Asynchronous code inside an array loop

July 16, 2017 0 Comments

Asynchronous code inside an array loop

 

 

Async is one of the most important tool for Js developer. And since it’s flow is not procedural like normally seen in Js code, async code is a bit harder to follow. In this article, I will present a common case where loop and async function interact.

I have to make a loop through an array, then with each item make an async data call and do some calculation with the index inside the callback function. A similar situation can be found below:

var output = '';
var array = ['h','e','l','l','o'];
// This is an example of an async function, like an AJAX call
var fetchData = function () {
return new Promise(function (resolve, reject) {
resolve();
});
};
/ 
Inside the loop below, we execute an async function and create
a string from each letter in the callback.
   - Expected output: hello
- Actual output: undefinedundefinedundefinedundefined

/
for (var i = 0; i < array.length; i++) {
fetchData(array[i]).then(function () {
output += array[i];
});
}

We expect that as i increases, each item of the “hello” array will be added to the list.

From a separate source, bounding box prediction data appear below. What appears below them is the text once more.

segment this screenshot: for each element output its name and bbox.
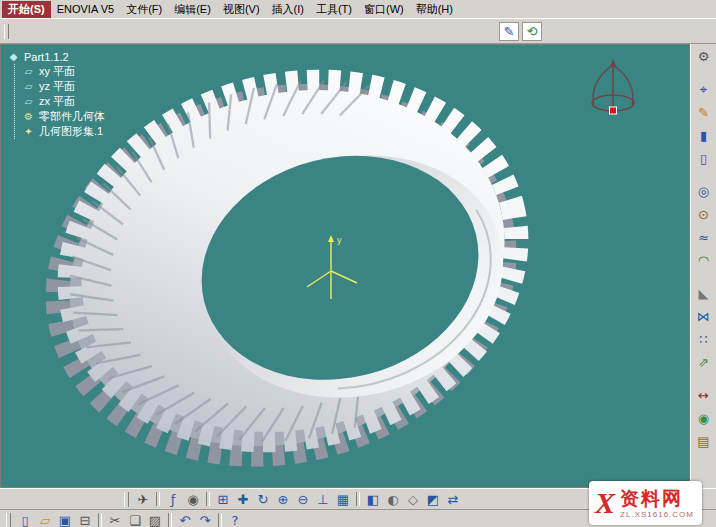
- tree-item-xy-plane[interactable]: ▱xy 平面: [22, 64, 105, 79]
- hole-icon[interactable]: ⊙: [694, 205, 714, 224]
- menu-start[interactable]: 开始(S): [2, 1, 51, 18]
- pattern-icon[interactable]: ∷: [694, 330, 714, 349]
- toolbar-drag-handle[interactable]: [4, 24, 9, 39]
- watermark: X 资料网 ZL.XS1616.COM: [589, 481, 702, 525]
- plane-icon: ▱: [22, 66, 35, 78]
- menu-enovia[interactable]: ENOVIA V5: [51, 2, 120, 16]
- part-icon: ◆: [7, 51, 20, 63]
- swap-visible-space-icon[interactable]: ⇄: [443, 490, 463, 509]
- toolbar-separator: [98, 513, 102, 527]
- open-icon[interactable]: ▱: [35, 511, 55, 527]
- tree-item-label: zx 平面: [39, 94, 75, 109]
- translate-icon[interactable]: ⇗: [694, 353, 714, 372]
- wireframe-icon[interactable]: ◇: [403, 490, 423, 509]
- watermark-subtitle: ZL.XS1616.COM: [620, 510, 694, 519]
- menubar: 开始(S)ENOVIA V5文件(F)编辑(E)视图(V)插入(I)工具(T)窗…: [0, 0, 716, 19]
- watermark-logo: X: [595, 486, 615, 520]
- fillet-icon[interactable]: ◠: [694, 251, 714, 270]
- axis-system[interactable]: y: [295, 223, 367, 313]
- tree-item-part-body[interactable]: ⚙零部件几何体: [22, 109, 105, 124]
- plane-icon: ▱: [22, 96, 35, 108]
- cut-icon[interactable]: ✂: [105, 511, 125, 527]
- menu-view[interactable]: 视图(V): [217, 1, 266, 18]
- save-icon[interactable]: ▣: [55, 511, 75, 527]
- fly-mode-icon[interactable]: ✈: [133, 490, 153, 509]
- right-toolbar: ⚙⌖✎▮▯◎⊙≈◠◣⋈∷⇗↔◉▤: [690, 44, 716, 488]
- help-icon[interactable]: ?: [225, 511, 245, 527]
- standard-toolbar-icons: ▯▱▣⊟✂❏▨↶↷?: [15, 511, 245, 527]
- formula-icon[interactable]: ƒ: [163, 490, 183, 509]
- compass-anchor[interactable]: [610, 107, 617, 114]
- multi-view-icon[interactable]: ▦: [333, 490, 353, 509]
- toolbar-separator: [156, 492, 160, 506]
- pocket-icon[interactable]: ▯: [694, 149, 714, 168]
- tree-item-yz-plane[interactable]: ▱yz 平面: [22, 79, 105, 94]
- undo-icon[interactable]: ↶: [175, 511, 195, 527]
- axis-system-icon[interactable]: ⌖: [694, 80, 714, 99]
- menu-window[interactable]: 窗口(W): [358, 1, 410, 18]
- tree-item-label: yz 平面: [39, 79, 75, 94]
- part-body-icon: ⚙: [22, 111, 35, 123]
- menu-edit[interactable]: 编辑(E): [168, 1, 217, 18]
- geometry-set-icon: ✦: [22, 126, 35, 138]
- tree-root-label: Part1.1.2: [24, 51, 69, 63]
- apply-material-icon[interactable]: ◉: [694, 409, 714, 428]
- chamfer-icon[interactable]: ◣: [694, 284, 714, 303]
- catia-window: 开始(S)ENOVIA V5文件(F)编辑(E)视图(V)插入(I)工具(T)窗…: [0, 0, 716, 527]
- zoom-out-icon[interactable]: ⊖: [293, 490, 313, 509]
- zoom-in-icon[interactable]: ⊕: [273, 490, 293, 509]
- tree-children: ▱xy 平面▱yz 平面▱zx 平面⚙零部件几何体✦几何图形集.1: [14, 64, 105, 139]
- update-icon[interactable]: ⟲: [522, 22, 542, 41]
- menu-insert[interactable]: 插入(I): [266, 1, 310, 18]
- catalog-icon[interactable]: ▤: [694, 432, 714, 451]
- toolbar-separator: [206, 492, 210, 506]
- new-document-icon[interactable]: ▯: [15, 511, 35, 527]
- hide-show-icon[interactable]: ◩: [423, 490, 443, 509]
- rib-icon[interactable]: ≈: [694, 228, 714, 247]
- sketch-edit-icon[interactable]: ✎: [499, 22, 519, 41]
- axis-label: y: [337, 235, 342, 245]
- paste-icon[interactable]: ▨: [145, 511, 165, 527]
- tree-item-label: xy 平面: [39, 64, 75, 79]
- tree-item-label: 几何图形集.1: [39, 124, 103, 139]
- toolbar-drag-handle[interactable]: [124, 492, 129, 507]
- watermark-title: 资料网: [620, 488, 694, 510]
- view-toolbar-icons: ✈ƒ◉⊞✚↻⊕⊖⊥▦◧◐◇◩⇄: [133, 490, 463, 509]
- tree-root-part[interactable]: ◆ Part1.1.2: [7, 49, 105, 64]
- 3d-viewport[interactable]: y ◆ Part1.1.2 ▱xy 平面▱yz 平面▱zx 平面⚙零部件几何体✦…: [0, 44, 690, 488]
- shading-icon[interactable]: ◐: [383, 490, 403, 509]
- plane-icon: ▱: [22, 81, 35, 93]
- specification-tree: ◆ Part1.1.2 ▱xy 平面▱yz 平面▱zx 平面⚙零部件几何体✦几何…: [7, 49, 105, 139]
- copy-icon[interactable]: ❏: [125, 511, 145, 527]
- menu-help[interactable]: 帮助(H): [410, 1, 459, 18]
- camera-icon[interactable]: ◉: [183, 490, 203, 509]
- compass[interactable]: [583, 57, 643, 131]
- redo-icon[interactable]: ↷: [195, 511, 215, 527]
- main-area: y ◆ Part1.1.2 ▱xy 平面▱yz 平面▱zx 平面⚙零部件几何体✦…: [0, 44, 716, 488]
- pan-icon[interactable]: ✚: [233, 490, 253, 509]
- subtoolbar: ✎⟲: [0, 19, 716, 44]
- settings-gear-icon[interactable]: ⚙: [694, 47, 714, 66]
- menu-file[interactable]: 文件(F): [120, 1, 168, 18]
- measure-icon[interactable]: ↔: [694, 386, 714, 405]
- pad-icon[interactable]: ▮: [694, 126, 714, 145]
- rotate-icon[interactable]: ↻: [253, 490, 273, 509]
- mirror-icon[interactable]: ⋈: [694, 307, 714, 326]
- fit-all-icon[interactable]: ⊞: [213, 490, 233, 509]
- toolbar-drag-handle[interactable]: [6, 513, 11, 527]
- toolbar-separator: [168, 513, 172, 527]
- menu-tools[interactable]: 工具(T): [310, 1, 358, 18]
- isometric-view-icon[interactable]: ◧: [363, 490, 383, 509]
- subtoolbar-icons: ✎⟲: [499, 22, 542, 41]
- toolbar-separator: [218, 513, 222, 527]
- tree-item-geometry-set[interactable]: ✦几何图形集.1: [22, 124, 105, 139]
- axis-arrow: [328, 235, 334, 242]
- tree-item-label: 零部件几何体: [39, 109, 105, 124]
- tree-item-zx-plane[interactable]: ▱zx 平面: [22, 94, 105, 109]
- shaft-icon[interactable]: ◎: [694, 182, 714, 201]
- normal-view-icon[interactable]: ⊥: [313, 490, 333, 509]
- sketcher-icon[interactable]: ✎: [694, 103, 714, 122]
- print-icon[interactable]: ⊟: [75, 511, 95, 527]
- toolbar-separator: [356, 492, 360, 506]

In reality though, we got a string of 4 undefined.

Below is the order the loop will be executed. You can see line output += array[i]; doesn’t run in normal top-to-bottom order, since it’s in a async callback

Main execution order
How value of i changes when callback is involved

Because async callback runs when the promise is resolved, outside of the main execution order, when it runs, i is already equals array.length, as you can see in the chart. Therefore array[i] returns undefined :(

A variable’s scope defines the part of the program where the variable is accessible. For example, the classic case of variable scope is variable created inside a function

function sayHello() {
var hello = "Hello";
console.log(hello); // output: "Hello"
}
console.log(hello);  // output: undefined

An important notice here is that JavaScript traditionally does not support block level scoping, for example

for (var i = 0; i < 4; i++) {
// Do sth cool with i
}
console.log(i); // output: 4

Variable i is available outside of the loop block. The loop runs 4 times until i===4 where the condition fails. The same situation happens to our async loop above.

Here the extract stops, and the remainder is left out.